🤖 AI Summary
This work addresses the interpretability bottleneck in heterogeneous treatment effect (HTE) estimation for complex diseases—e.g., atrial septal defect—particularly when individuals simultaneously belong to multiple, opposing effect subgroups, complicating attribution. We propose the first Causal Rule Learning (CRL) framework, which decomposes individual-level HTE into interpretable, linear contributions via a three-stage pipeline: causal rule discovery, selection, and analysis—thereby relaxing the conventional mutual-exclusivity assumption on subgroups. CRL integrates causal inference, interpretable rule mining, and multi-perspective evaluation.

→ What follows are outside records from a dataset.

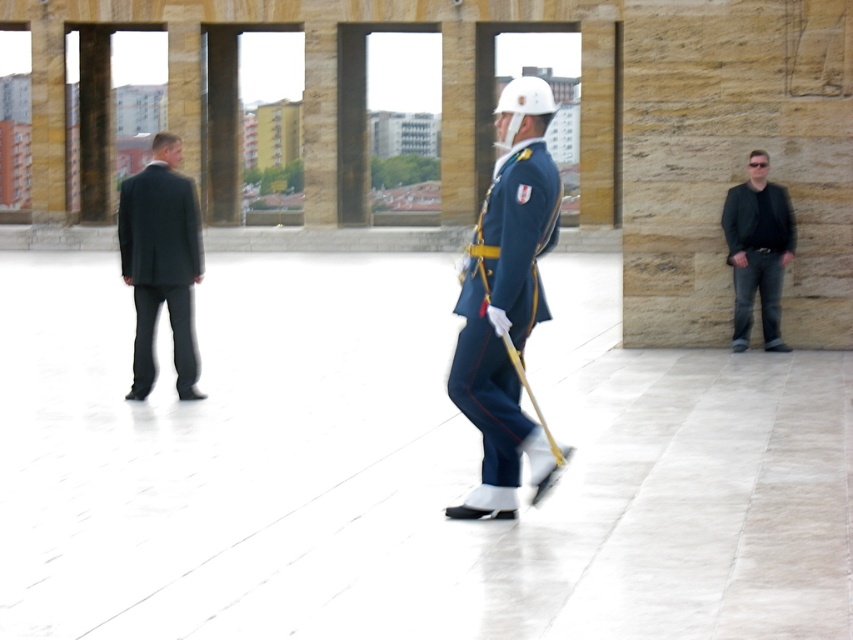 Question: Is blue uniform at center bigger than dark gray suit at left?

Choices:
 (A) no
 (B) yes

Answer: (A)

Question: Which is nearer to the dark gray suit at left?

Choices:
 (A) black leather jacket at right
 (B) blue uniform at center

Answer: (B)

Question: Which point is closer to the camera taking this photo?

Choices:
 (A) (756, 262)
 (B) (486, 307)

Answer: (B)

Question: Which object is positioned closest to the blue uniform at center?

Choices:
 (A) black leather jacket at right
 (B) dark gray suit at left

Answer: (B)

Question: Does dark gray suit at left have a smaller size compared to black leather jacket at right?

Choices:
 (A) no
 (B) yes

Answer: (B)

Question: In this image, where is blue uniform at center located relative to dark gray suit at left?

Choices:
 (A) below
 (B) above

Answer: (B) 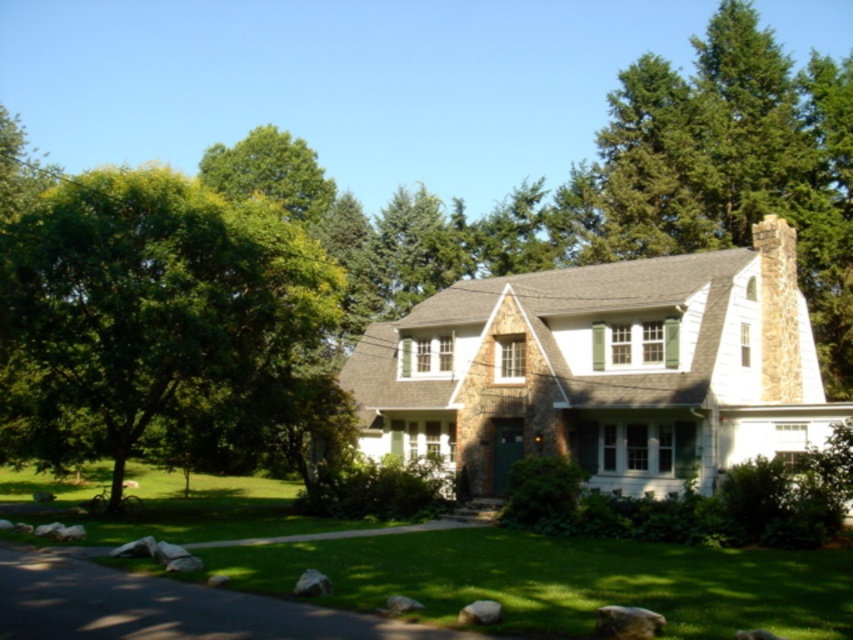 You are planning to plant a new flower bed in your garden. You want to ensure that the flowers will get enough sunlight. Considering the green leafy tree at left and the green grass at center, which area would be better for planting the flowers?

The green grass at center would be better for planting flowers since the green leafy tree at left is much taller and might block sunlight.

You are standing at the front door of the house and want to go to the point marked at coordinates point [216,301]. Which direction should you walk relative to the point marked at coordinates point [851,634]?

You should walk towards the point marked at coordinates point [216,301], which is behind the point marked at coordinates point [851,634] from your current position at the front door.

You are planning to plant a new tree in your backyard. The space you have is narrow. You want to choose between the green leafy tree at left and the green grass at center. Which one would be better suited for the narrow space?

The green leafy tree at left has a lesser width compared to green grass at center, so it would be better suited for the narrow space. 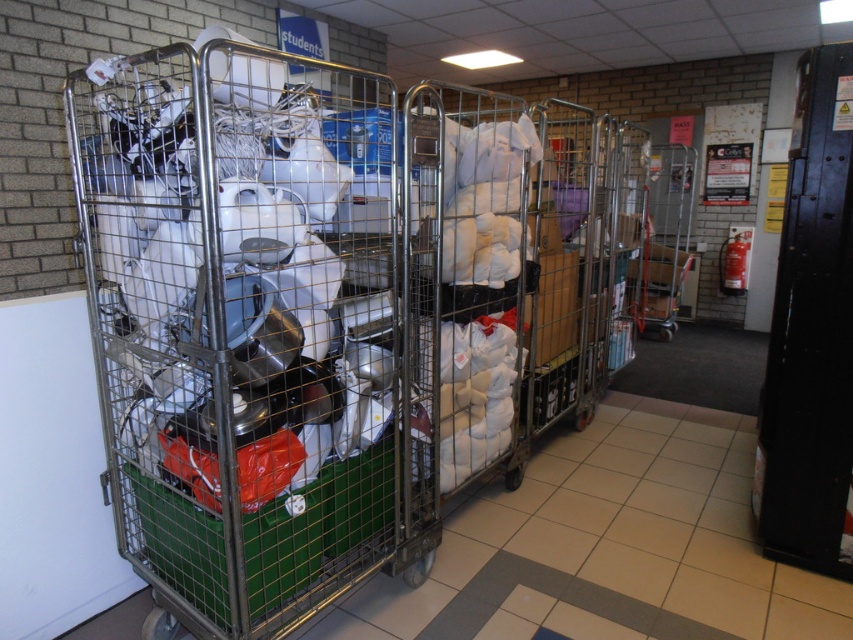 Question: Does metallic silver trolley at left appear over metallic silver trolley at center?

Choices:
 (A) yes
 (B) no

Answer: (B)

Question: Does metallic silver trolley at left appear on the right side of metallic silver trolley at center?

Choices:
 (A) yes
 (B) no

Answer: (B)

Question: Which point is closer to the camera?

Choices:
 (A) metallic silver trolley at center
 (B) metallic silver trolley at left

Answer: (B)

Question: Among these objects, which one is farthest from the camera?

Choices:
 (A) metallic silver trolley at center
 (B) metallic silver trolley at left

Answer: (A)

Question: Is metallic silver trolley at left thinner than metallic silver trolley at center?

Choices:
 (A) yes
 (B) no

Answer: (B) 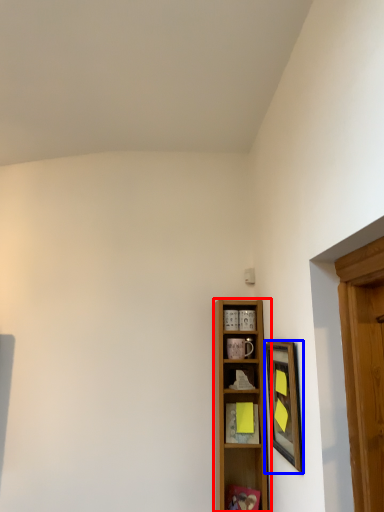 Question: Which object appears closest to the camera in this image, shelf (highlighted by a red box) or picture frame (highlighted by a blue box)?

Choices:
 (A) shelf
 (B) picture frame

Answer: (B)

It is rigorously validated on both synthetic and real-world clinical datasets. Results demonstrate that, under conditions of mechanistic complexity and sufficient sample size, CRL significantly improves both the interpretability and accuracy of HTE estimation, outperforming state-of-the-art methods.
📝 Abstract
Interpretability plays a critical role in the application of statistical learning for estimating heterogeneous treatment effects (HTE) for complex diseases. In this study, we leverage a rule-based workflow, namely causal rule learning (CRL) to estimate and enhance our understanding of HTE for atrial septal defect, addressing an overlooked question in previous literature: what if an individual simultaneously belongs to multiple groups with different average treatment effects? The CRL process consists of three steps: rule discovery, which generates a set of causal rules with corresponding subgroup average treatment effects; rule selection, which identifies a subset of these rules to deconstruct individual-level treatment effects as a linear combination of subgroup-level effects; and rule analysis, which outlines a detailed procedure for further analyzing each selected rule from multiple perspectives to identify the most promising rules for validation. Extensive simulation studies and real-world data analysis demonstrate that CRL outperforms other methods in providing interpretable estimates of HTE, especially when dealing with complex ground truth and sufficient sample sizes.